Среди других был здесь и молодой Михаил Вишневецкий, только не с Пацем, а со своим зятем Любомирским, и занимал очень второстепенное место в сторонке, несмотря на свою молодость, наружность, имя и род.
Уже не первой молодости, очень нарядная и вся осыпанная драгоценными камнями, вдовствующая княгиня Радзивилл занимала его своим разговором.
Другие дамы с презрительным сожалением посматривали на молодого человека, который не имел за собой ничего, кроме воспоминаний о несчастном отце и своего миловидного лица. Никто им здесь не интересовался, а княгиня Радзивилл лишь потому его занимала разговором, что никого другого более подходящего для беседы не имела. Вишневецкий тоже видимо чувствовал себя не на своем месте и лишь вынуждаемый необходимостью оставался здесь.
Когда Собесский приблизился, он подошел засвидетельствовать хозяину дома свое почтение, но гетман едва приветствовал его небрежным кивком головы, как бы мимоходом, и отошел в сторону с Любомирским. Шел общий оживленный разговор о Яне Казимире и его щедрых подарках своим друзьям. Завидовали ему относительно Уяздова, но слухи об экс-короле были самые разноречивые: одни утверждали, что он уже сожалел о своем отречении от престола, а другие, что он радовался своему шагу и много надежд возлагал на спокойное безмятежное пребывание во Франции, где король якобы обещал ему пожалование аббатств и пенсий.

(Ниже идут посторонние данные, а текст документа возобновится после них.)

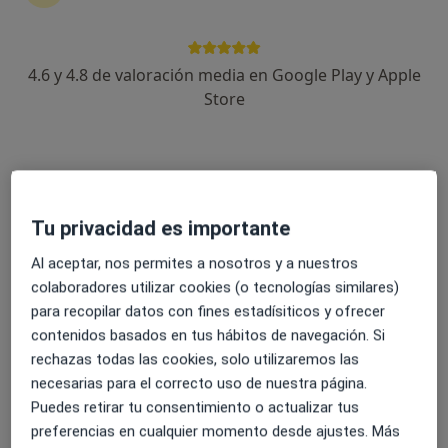
4.6 y 4.8 de valoración media en Google Play y Apple
Pablo de Lucas González
Store
·
Ver más
Psicólogo
34 opiniones
Dirección
Online
Tu privacidad es importante
Calle Huertos, s/n, Torrelodones
•
Mapa
Al aceptar, nos permites a nosotros y a nuestros
Clínica privada Torrelodones
colaboradores utilizar cookies (o tecnologías similares)
Primera visita Psicología
desde 50 €
para recopilar datos con fines estadísiticos y ofrecer
contenidos basados en tus hábitos de navegación. Si
Este especialista no ofrece reserva de cita online en esta dirección.
rechazas todas las cookies, solo utilizaremos las
necesarias para el correcto uso de nuestra página.
Pedir una cita
Puedes retirar tu consentimiento o actualizar tus
preferencias en cualquier momento desde ajustes. Más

С усмешкой пересчитывали всех тех, которых он взял с собой или же отправил вперед.
— Я не поверю, чтобы ему не было скучно без нас, — говорил воевода киевский; — во всяком случае, мы его любили, а он к нам привык. И сами французы не смогут быть более приятными.
— Ах, — прервал его коронный полевой писарь, — с тех пор, как он женился на покойной королеве, никто его не видал танцующим, а в Кракове, представьте, он разошелся, вспомянул старину и был вообще в очень хорошем настроении.
— Во всяком случае, — вмешался саркастически воевода русский, — Польшу и поляков он ругал все время и решительно ни о ком из нас не сказал ни одного доброго слова.
— У Яна Казимира это все было не что иное, как минутное раздражение, — прервал его опять киевский воевода, — он каждого легко мог полюбить и также легко разлюбить; душа у него была добрая, но он больше действовал под наитием минуты. Многое ему следует простить, так как он во всю жизнь не знал ни в чем счастья.
После этого случайного общего разговора все общество снова разделилось на небольшие группы, и в каждой из них потихоньку начали обсуждать то, что на тогдашнем языке посвященных называлось гиацинтами, то есть будущие выборы короля (элекцию).